LB: It inspires really cliched lyrics about missing your girl and your mama and feeling free. But this time we're bringing more portable instruments and we're gonna try to start demoing our album--we have about twenty songs we haven't played live--in the car. Sounds crazy, but it's worth a try, I think.
NV: Your EP Burning Birthdays has been described as "lo-fi," but it's filled with horns and keyboards. To what degree do you consider yourselves lo-fi?
LB: I think people consider it lo-fi because sometimes we favor some pretty scrappy sounds. I'm the farthest thing from a lo-fi purist--though I admit my former allegiance to this ideology--I just want to paint from as broad a pallette as possible and that means using both lo-fi and hi-fi textures then so be it I think the idea that music recorded in lo-fidelity--or that sounds like it was spontaneously thrown together--is automatically more authentic than more arranged music is a lousy line of thinking that has been stifling creativity in rock 'n' roll for years.
NV: You mentioned having 20 (!) new songs ready to demo for a full-length.
In addition to those, I've seen Harlem Shakes bring many songs though the life cycle of practice, performance, evaluation and abandonment.
How do you decide what's good enough?
LB: We all decide. Our band is more democratic than almost any I know of. We all have the final say. Deerhoof is the same way, actually.

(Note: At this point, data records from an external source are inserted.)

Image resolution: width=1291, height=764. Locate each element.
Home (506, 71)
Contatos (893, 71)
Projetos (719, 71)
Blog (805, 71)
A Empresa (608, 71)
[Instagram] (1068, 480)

NV: In particular among the songs currently not in circulation is a tempo-shifting fan favorite named "Eighteen." Do you ever feel obligated by your audience to bring things back?
LB: Not only for our audience. I am a reviser. Everything I make--music, writing whatever--I revise extensively. I love taking songs like Eighteen and arranging them in ways that match our current sound. I wouldn't mind cutting up an old song chop-shop style and re-using a part.

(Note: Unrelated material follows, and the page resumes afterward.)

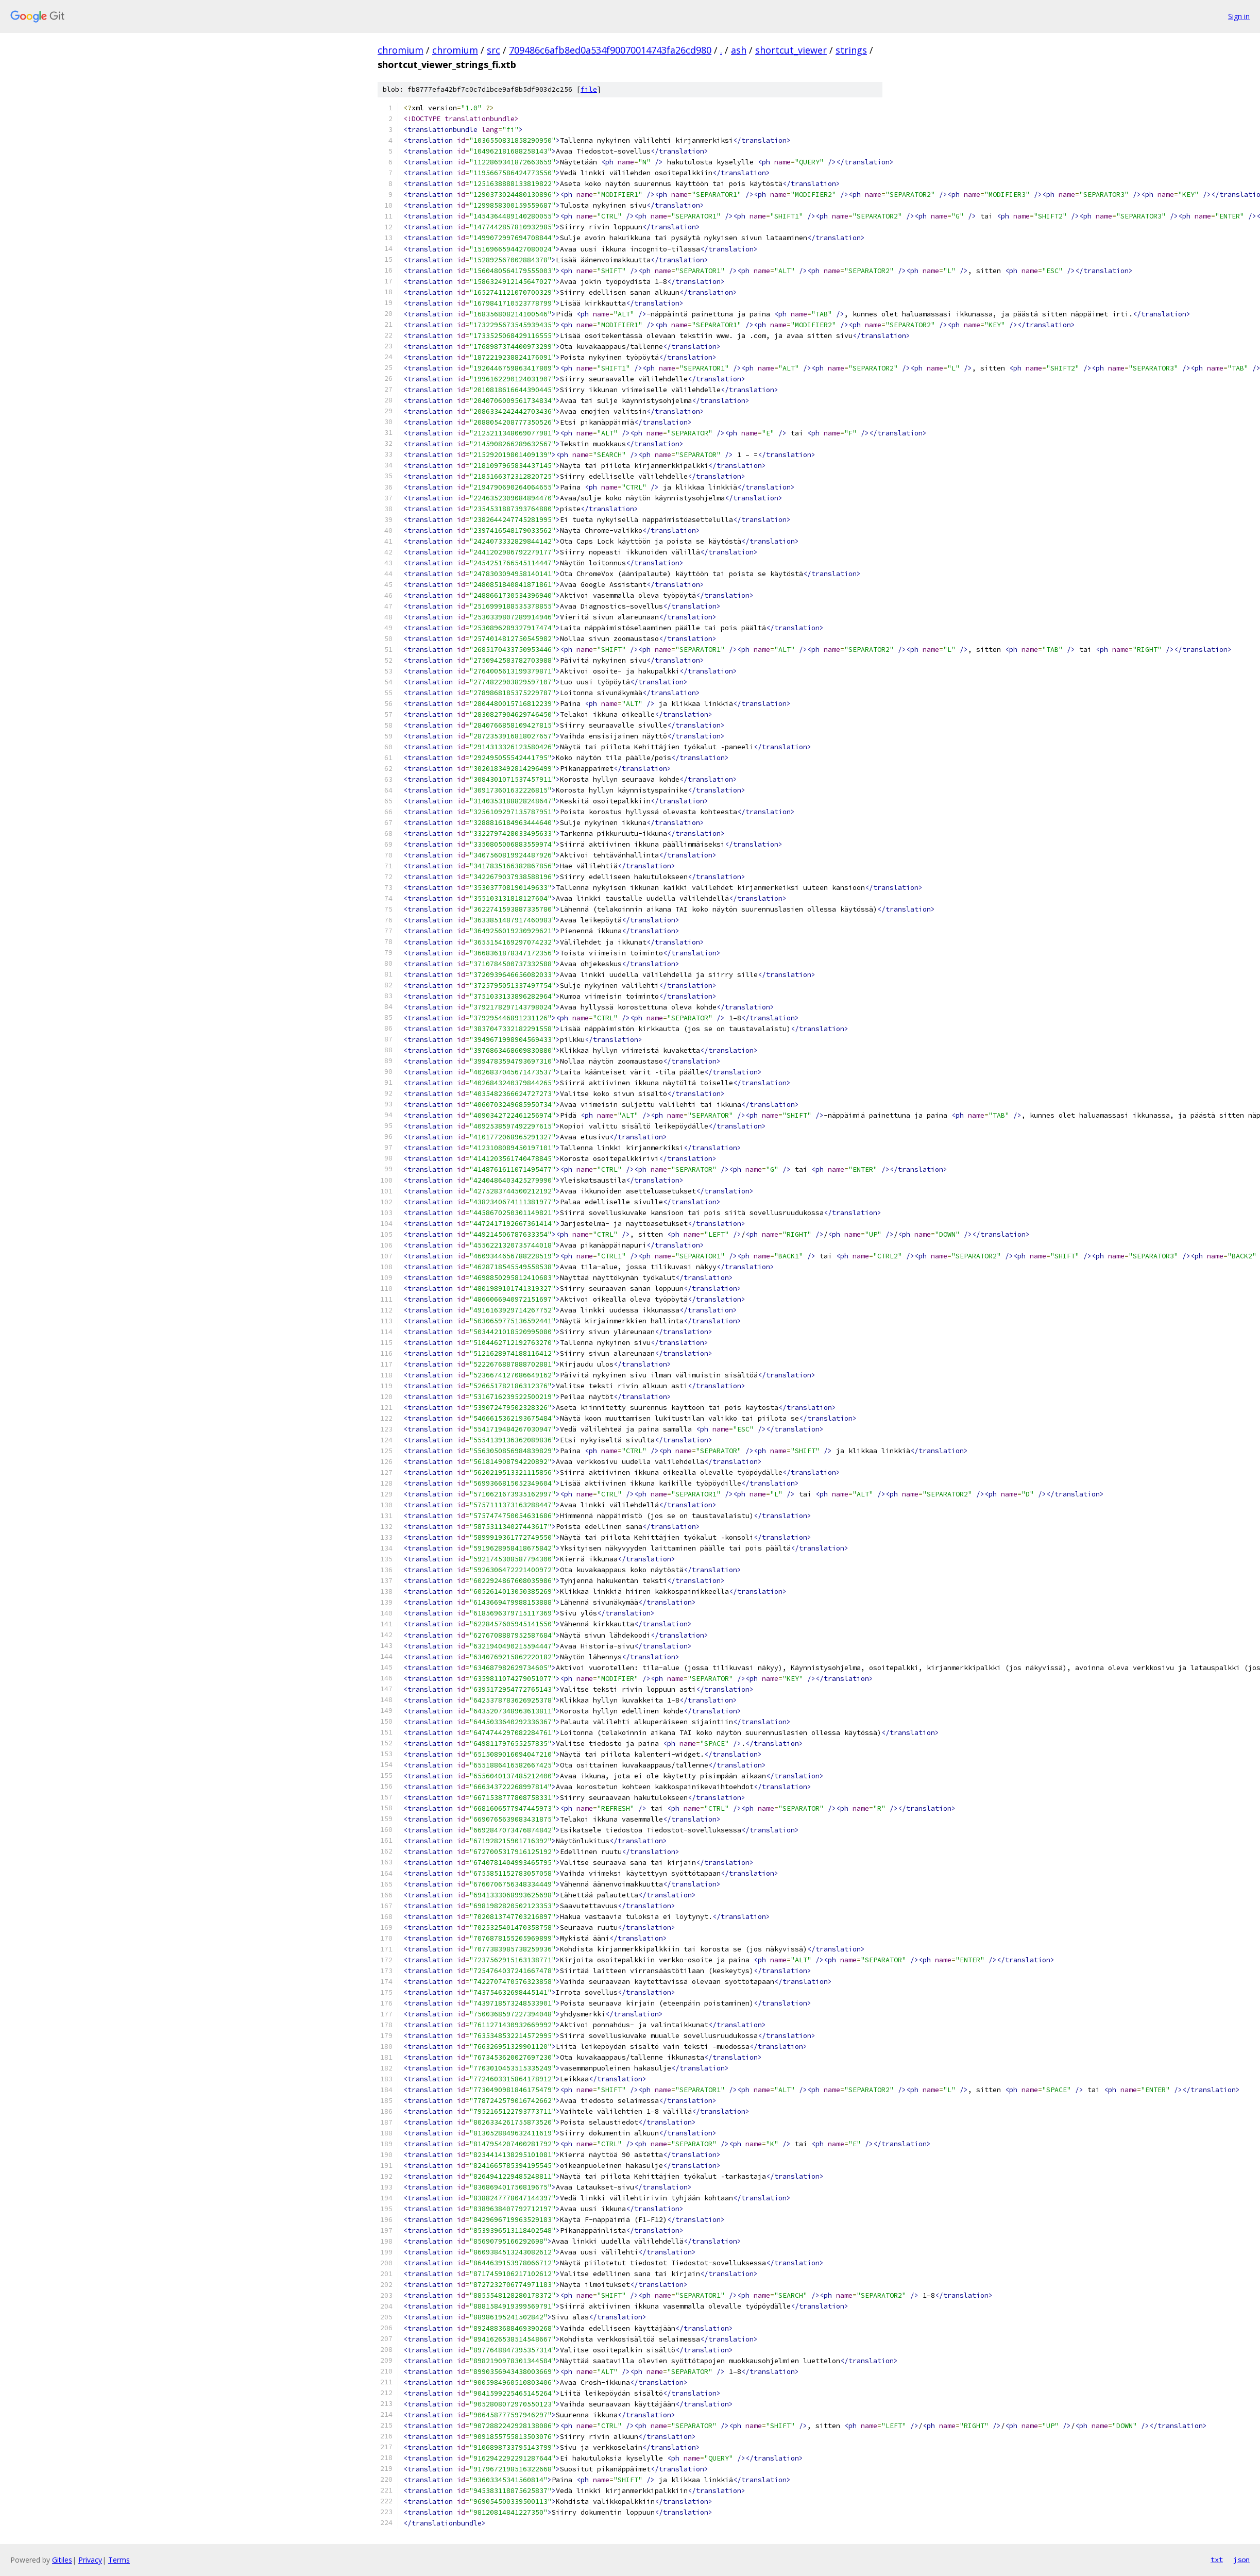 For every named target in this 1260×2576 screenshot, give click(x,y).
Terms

NV: Pretty much every review of Burning Birthdays has priased its "ooh-ah" harmonies. They're beautiful. How many people are singing on each ooh-ah?
LB: Everyone in our band sings. Different combos of dudes sing different parts. Any Oo or aah could be sing by anyone in the band. Oh, and our pals the Wowz sang some oohs on the song "Red Right Hands."
NV: Do you have anything to say to the people who call your voice "nasal?" I would personally smack them.
LB: I'd like to say, "No way, shut up, I hate it when you're around! YOUR voice is nasal!" No I'm just kidding. I don't care. I don't think nasal is necessarily an insult. Bob Dylan's voice is undeniably nasal and there's almost nothing I'd rather listen to.
Still, if you'd like to smack them I've got your back. I'll go warm up my taser.